__Work instructions__.
Below are records with pictures. Reproduce exactly the lines from the line with "de La Romanilla" to the line with "SEGURANÇA PÚBLICA", inclusive, and leave each picture out.
- Opening Delimiter -
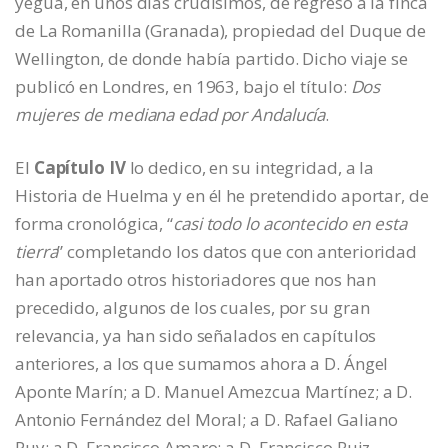
yegua, en unos días crudísimos, de regreso a la finca
de La Romanilla (Granada), propiedad del Duque de
Wellington, de donde había partido. Dicho viaje se
publicó en Londres, en 1963, bajo el título:
Dos
mujeres de mediana edad por Andalucía
.
El
Capítulo IV
lo dedico, en su integridad, a la
Historia de Huelma y en él he pretendido aportar, de
forma cronológica, “
casi todo lo acontecido en esta
tierra
” completando los datos que con anterioridad
han aportado otros historiadores que nos han
precedido, algunos de los cuales, por su gran
relevancia, ya han sido señalados en capítulos
anteriores, a los que sumamos ahora a D. Ángel
Aponte Marín; a D. Manuel Amezcua Martínez; a D.
Antonio Fernández del Moral; a D. Rafael Galiano
Puy; a D. Francisco Amaro; a D. Francisco Ruiz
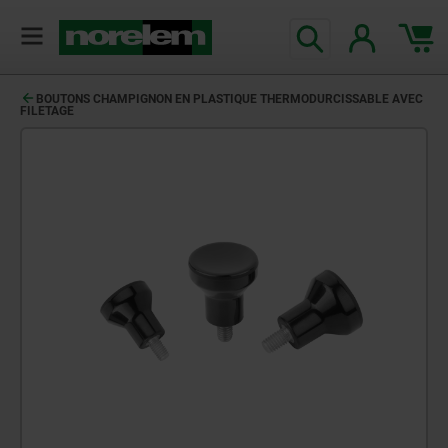
BOUTONS CHAMPIGNON EN PLASTIQUE THERMODURCISSABLE AVEC
FILETAGE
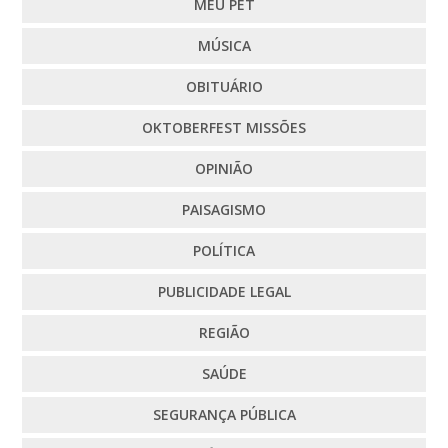
MEU PET
MÚSICA
OBITUÁRIO
OKTOBERFEST MISSÕES
OPINIÃO
PAISAGISMO
POLÍTICA
PUBLICIDADE LEGAL
REGIÃO
SAÚDE
SEGURANÇA PÚBLICA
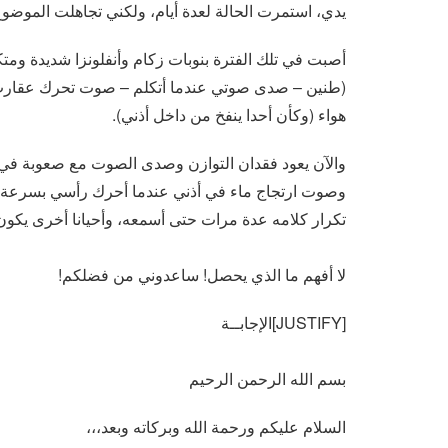
يدي، استمرت الحالة لعدة أيام، ولكني تجاهلت الموضوع
أصبت في تلك الفترة بنوبات زكام وأنفلونزا شديدة وم
(طنين – صدى صوتي عندما أتكلم – صوت تحرك عقارب 
هواء (وكأن أحدا ينفخ من داخل أذني).
والآن يعود فقدان التوازن وصدى الصوت مع صعوبة في 
وصوت ارتجاج ماء في أذني عندما أحرك رأسي بسرعة، أ
تكرار كلامه عدة مرات حتى أسمعه، وأحيانا أخرى يكون 
لا أفهم ما الذي يحصل! ساعدوني من فضلكم!
[JUSTIFY]الإجابــة
بسم الله الرحمن الرحيم
السلام عليكم ورحمة الله وبركاته وبعد،،،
- Closing Delimiter -
__Solved exercise__.
de La Romanilla (Granada), propiedad del Duque de
Wellington, de donde había partido. Dicho viaje se
publicó en Londres, en 1963, bajo el título:
Dos
mujeres de mediana edad por Andalucía
.
El
Capítulo IV
lo dedico, en su integridad, a la
Historia de Huelma y en él he pretendido aportar, de
forma cronológica, “
casi todo lo acontecido en esta
tierra
” completando los datos que con anterioridad
han aportado otros historiadores que nos han
precedido, algunos de los cuales, por su gran
relevancia, ya han sido señalados en capítulos
anteriores, a los que sumamos ahora a D. Ángel
Aponte Marín; a D. Manuel Amezcua Martínez; a D.
Antonio Fernández del Moral; a D. Rafael Galiano
Puy; a D. Francisco Amaro; a D. Francisco Ruiz
BOUTONS CHAMPIGNON EN PLASTIQUE THERMODURCISSABLE AVEC
FILETAGE
MEU PET
MÚSICA
OBITUÁRIO
OKTOBERFEST MISSÕES
OPINIÃO
PAISAGISMO
POLÍTICA
PUBLICIDADE LEGAL
REGIÃO
SAÚDE
SEGURANÇA PÚBLICA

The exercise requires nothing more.